Child pornography and the Internet in the U.S.
In the case of electronic or computer transmission, it is a federal offense to knowingly receive child pornography, including the use of computers. However up until 1996, pseudo photographs (pictures created by computers and don’t use real children) are exempt from child pornography laws. These pseudo photographs are still subject to the Miller test and proving that children were not used is the responsibility of the creator of the image. The Child Pornography Prevention Act of 1996 recognizes a broader range of harms including its use in the seduction of children. It also adds pseudo photographs of child pornography to the definition of child pornography by eliminating the “use of a minor” statement in the relevant law. The Child Protection Prevention Act was passed with the Omnibus Act of 1996.

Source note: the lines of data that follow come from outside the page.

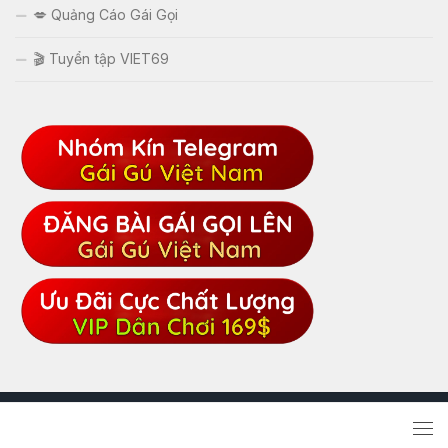
💋 Quảng Cáo Gái Gọi
🎬 Tuyển tập VIET69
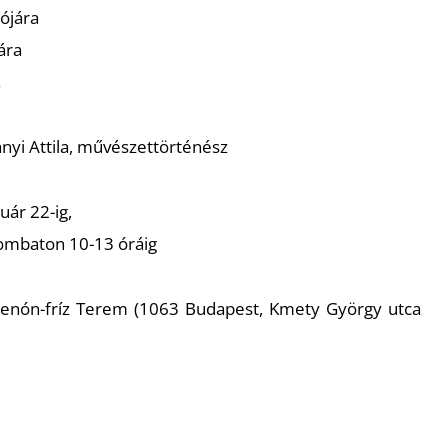
ójára
ára
.
rányi Attila, művészettörténész
uár 22-ig,
zombaton 10-13 óráig
thenón-fríz Terem (1063 Budapest, Kmety György utca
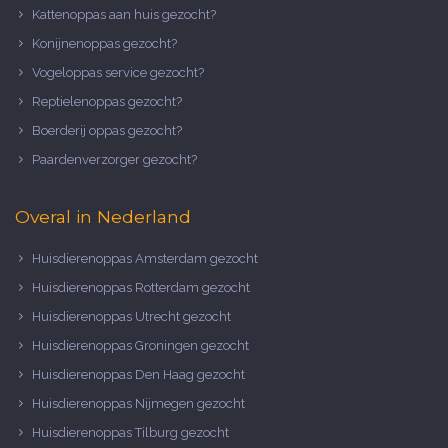
Kattenoppas aan huis gezocht?
Konijnenoppas gezocht?
Vogeloppas service gezocht?
Reptielenoppas gezocht?
Boerderij oppas gezocht?
Paardenverzorger gezocht?
Overal in Nederland
Huisdierenoppas Amsterdam gezocht
Huisdierenoppas Rotterdam gezocht
Huisdierenoppas Utrecht gezocht
Huisdierenoppas Groningen gezocht
Huisdierenoppas Den Haag gezocht
Huisdierenoppas Nijmegen gezocht
Huisdierenoppas Tilburg gezocht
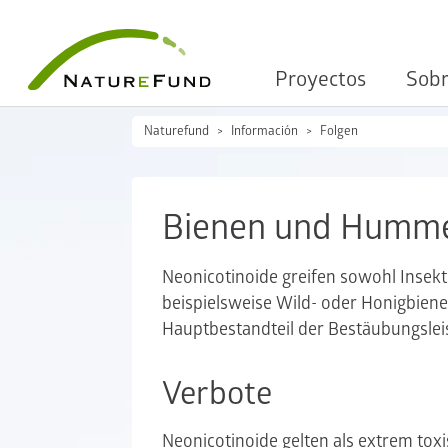
Proyectos
Sobr
Naturefund
Información
Folgen
Bienen und Humm
Neonicotinoide greifen sowohl Insekt
beispielsweise Wild- oder Honigbien
Hauptbestandteil der Bestäubungsleis
Verbote
Neonicotinoide gelten als extrem tox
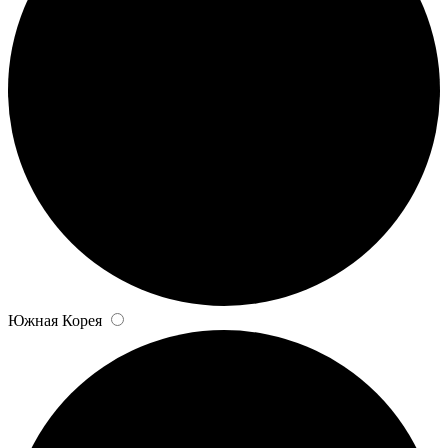
Южная Корея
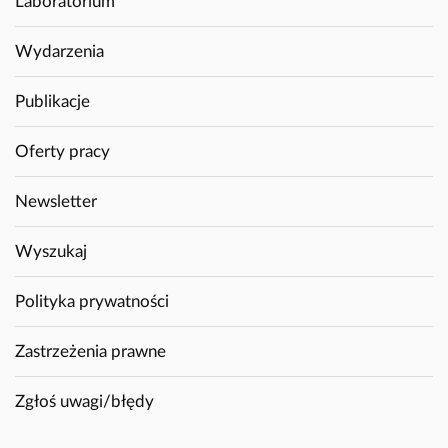
Laboratorium
Wydarzenia
Publikacje
Oferty pracy
Newsletter
Wyszukaj
Polityka prywatności
Zastrzeżenia prawne
Zgłoś uwagi/błędy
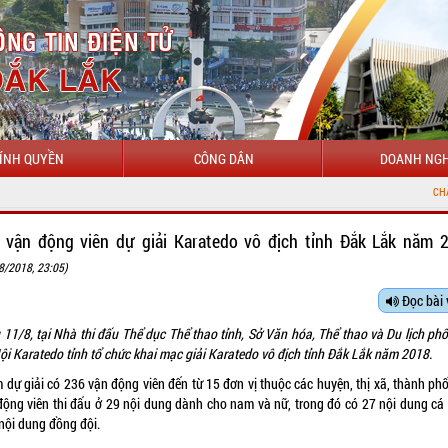
ÍNH QUYỀN
CÔNG DÂN
DOANH NGH
CHÀO MỪNG ĐẾN VỚI C
 vận động viên dự giải Karatedo vô địch tỉnh Đắk Lắk năm 
8/2018, 23:05)
Đọc bài 
 11/8, tại Nhà thi đấu Thể dục Thể thao tỉnh, Sở Văn hóa, Thể thao và Du lịch phố
ội Karatedo tỉnh tổ chức khai mạc giải Karatedo vô địch tỉnh Đắk Lắk năm 2018.
 dự giải có 236 vận động viên đến từ 15 đơn vị thuộc các huyện, thị xã, thành phố
động viên thi đấu ở 29 nội dung dành cho nam và nữ, trong đó có 27 nội dung cá
 nội dung đồng đội.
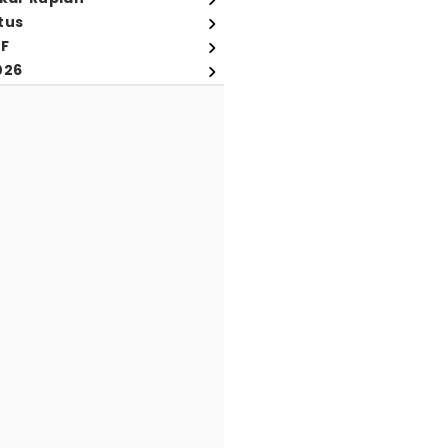
tus
FF
026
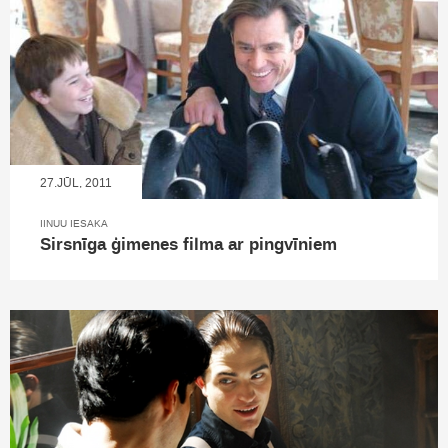
27.JŪL, 2011
IINUU IESAKA
Sirsnīga ģimenes filma ar pingvīniem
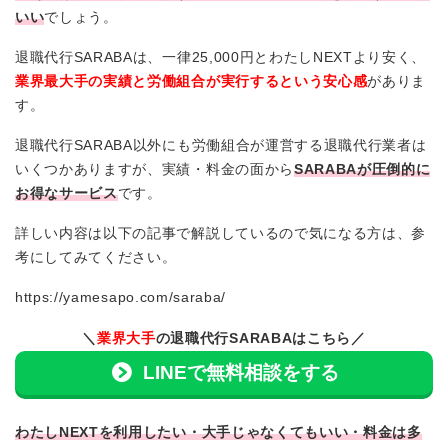
いい
でしょう。
退職代行SARABAは、一律25,000円とわたしNEXTより安く、
業界最大手の実績と労働組合が実行するという安心感
がありま
す。
退職代行SARABA以外にも労働組合が運営する退職代行業者は
いくつかありますが、実績・料金の面から
SARABAが圧倒的に
お得なサービス
です。
詳しい内容は以下の記事で解説しているので気になる方は、参
考にしてみてください。
https://yamesapo.com/saraba/
＼
業界大手
の退職代行SARABAはこちら／
LINEで無料相談をする
わたしNEXTを利用したい・大手じゃなくてもいい・料金は多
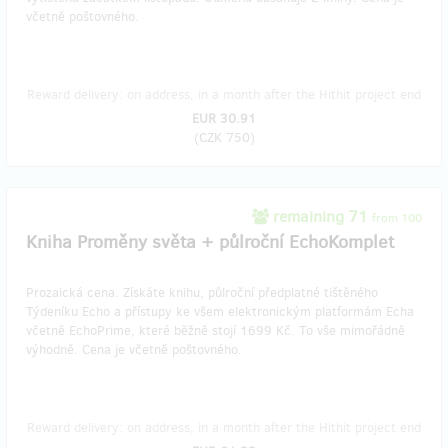
včetně poštovného.
Reward delivery: on address, in a month after the Hithit project end
EUR 30.91
(
CZK 750
)
remaining 71
from 100
Kniha Proměny světa + půlroční EchoKomplet
Prozaická cena. Získáte knihu, půlroční předplatné tištěného
Týdeníku Echo a přístupy ke všem elektronickým platformám Echa
včetně EchoPrime, které běžně stojí 1699 Kč. To vše mimořádně
výhodně. Cena je včetně poštovného.
Reward delivery: on address, in a month after the Hithit project end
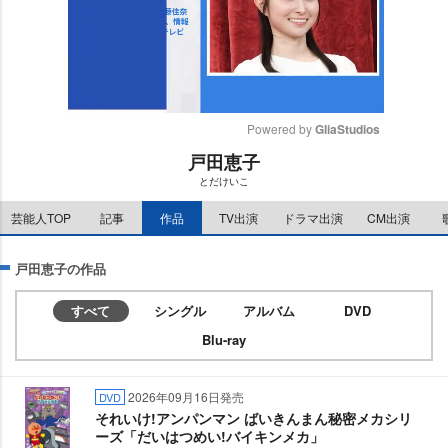
Powered by 
GliaStudios
戸田恵子
M
とだけいこ
u
t
芸能人TOP
記事
作品
TV出演
ドラマ出演
CM出演
e
戸田恵子の作品
すべて
シングル
アルバム
DVD
Blu-ray
2026年09月16日発売
DVD
それいけ!アンパンマン ばいきんまん秘密メカシリ
ーズ「だいはつめい!バイキンメカ」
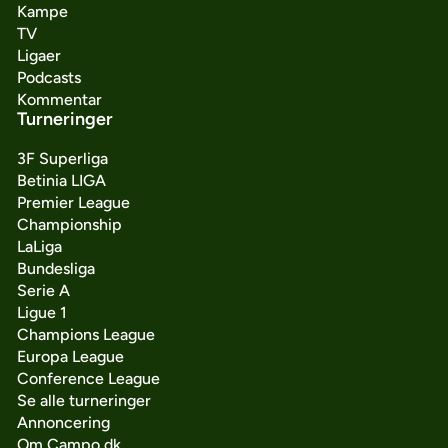
Kampe
TV
Ligaer
Podcasts
Kommentar
Turneringer
3F Superliga
Betinia LIGA
Premier League
Championship
LaLiga
Bundesliga
Serie A
Ligue 1
Champions League
Europa League
Conference League
Se alle turneringer
Annoncering
Om Campo.dk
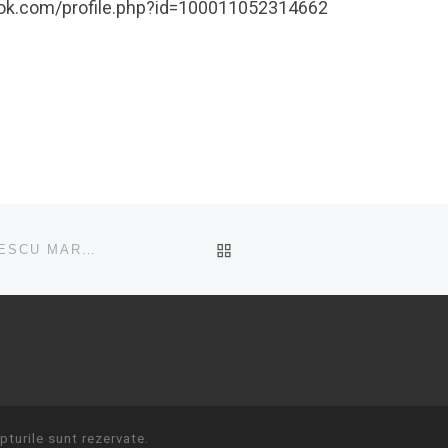
ebook.com/profile.php?id=100011052314662
ÎNAPOI LA LISTA CU ART
135 DE ANI DE LA MOARTEA POETULUI MIHAI EMINESCU MARCATĂ LA TURDA
turile sunt rezervate.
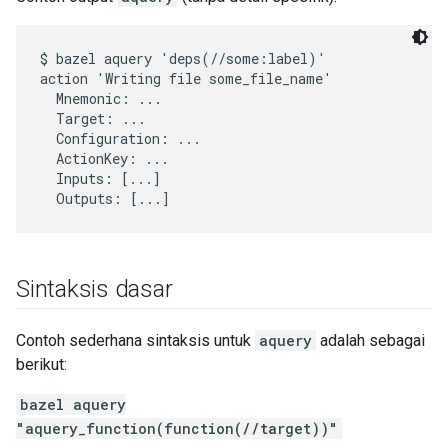
$ bazel aquery 'deps(//some:label)'

action 'Writing file some_file_name'

  Mnemonic: ...

  Target: ...

  Configuration: ...

  ActionKey: ...

  Inputs: [...]

Sintaksis dasar
Contoh sederhana sintaksis untuk
aquery
adalah sebagai
berikut:
bazel aquery
"aquery_function(function(//target))"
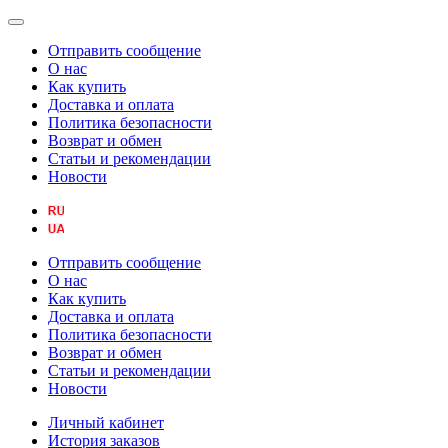
Отправить сообщение
О нас
Как купить
Доставка и оплата
Политика безопасности
Возврат и обмен
Статьи и рекомендации
Новости
Отправить сообщение
О нас
Как купить
Доставка и оплата
Политика безопасности
Возврат и обмен
Статьи и рекомендации
Новости
Личный кабинет
История заказов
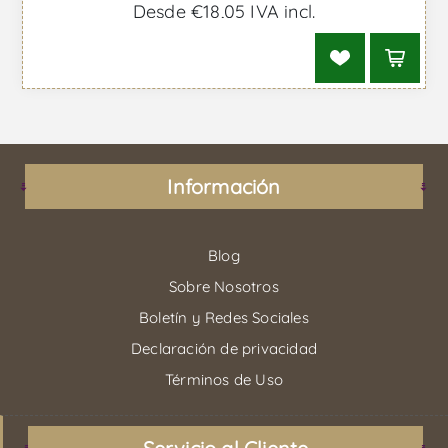
Desde €18,05 IVA incl.
Información
Blog
Sobre Nosotros
Boletín y Redes Sociales
Declaración de privacidad
Términos de Uso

In summary, U.S. laws on obscenity and child pornography have remained applicable to the new medium of the Internet. With amendments to the child pornography laws, the range of material and methods of distribution covered have been increased. The more difficult area has not been with the obscene or child pornography (neither of which are subject to First Amendment protection), but rather the prevention of minors viewing the more vague and protected indecent material. Minors have no right to view indecent material, but for adults it is part of protected speech. The CDA failed to balance these competing interests and was therefore ruled unconstitutional. However it is unlikely that the U.S. government will not attempt to pass more focused legislation restricting minors Internet access. Once this happens, more challenges and precedents will be set, particularly in regards to the status of ISP’s as common carriers and the application of the zoning rationale to the Internet. In the meantime, the most offensive of the material remains illegal in the United States, and problems with this material on the Internet remain a matter of enforcement rather than a matter of legality.